ABOUT THIS TASK >> Take the line containing "1030nm皮秒光纤激光振荡器 锁模全正态色散" as the first and the last line of the records below as the end, and please set down only what lies between them exactly, both ends included.
--- RECORDS TO USE Enclosed Below ---
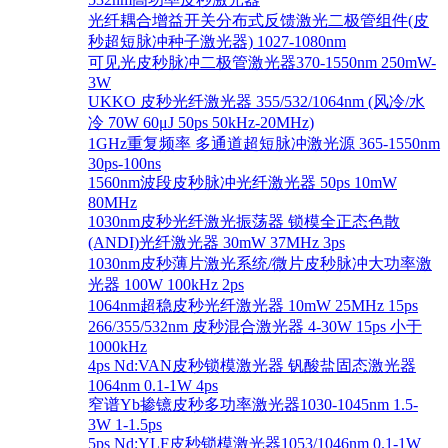
光纤耦合增益开关分布式反馈激光二极管组件(皮
秒超短脉冲种子激光器) 1027-1080nm
可见光皮秒脉冲二极管激光器370-1550nm 250mW-
3W
UKKO 皮秒光纤激光器 355/532/1064nm (风冷/水
冷 70W 60μJ 50ps 50kHz-20MHz)
1GHz重复频率 多通道超短脉冲激光源 365-1550nm
30ps-100ns
1560nm波段皮秒脉冲光纤激光器 50ps 10mW
80MHz
1030nm皮秒光纤激光振荡器 锁模全正态色散
(ANDI)光纤激光器 30mW 37MHz 3ps
1030nm皮秒薄片激光系统/微片皮秒脉冲大功率激
光器 100W 100kHz 2ps
1064nm超稳皮秒光纤激光器 10mW 25MHz 15ps
266/355/532nm 皮秒混合激光器 4-30W 15ps 小于
1000kHz
4ps Nd:VAN皮秒锁模激光器 钒酸盐固态激光器
1064nm 0.1-1W 4ps
窄谱Yb掺镱皮秒多功率激光器1030-1045nm 1.5-
3W 1-1.5ps
5ps Nd:YLF皮秒锁模激光器1053/1046nm 0.1-1W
--- End of Enclosed RECORDS TO USE ---
TASK RESULT >>
1030nm皮秒光纤激光振荡器 锁模全正态色散
(ANDI)光纤激光器 30mW 37MHz 3ps
1030nm皮秒薄片激光系统/微片皮秒脉冲大功率激
光器 100W 100kHz 2ps
1064nm超稳皮秒光纤激光器 10mW 25MHz 15ps
266/355/532nm 皮秒混合激光器 4-30W 15ps 小于
1000kHz
4ps Nd:VAN皮秒锁模激光器 钒酸盐固态激光器
1064nm 0.1-1W 4ps
窄谱Yb掺镱皮秒多功率激光器1030-1045nm 1.5-
3W 1-1.5ps
5ps Nd:YLF皮秒锁模激光器1053/1046nm 0.1-1W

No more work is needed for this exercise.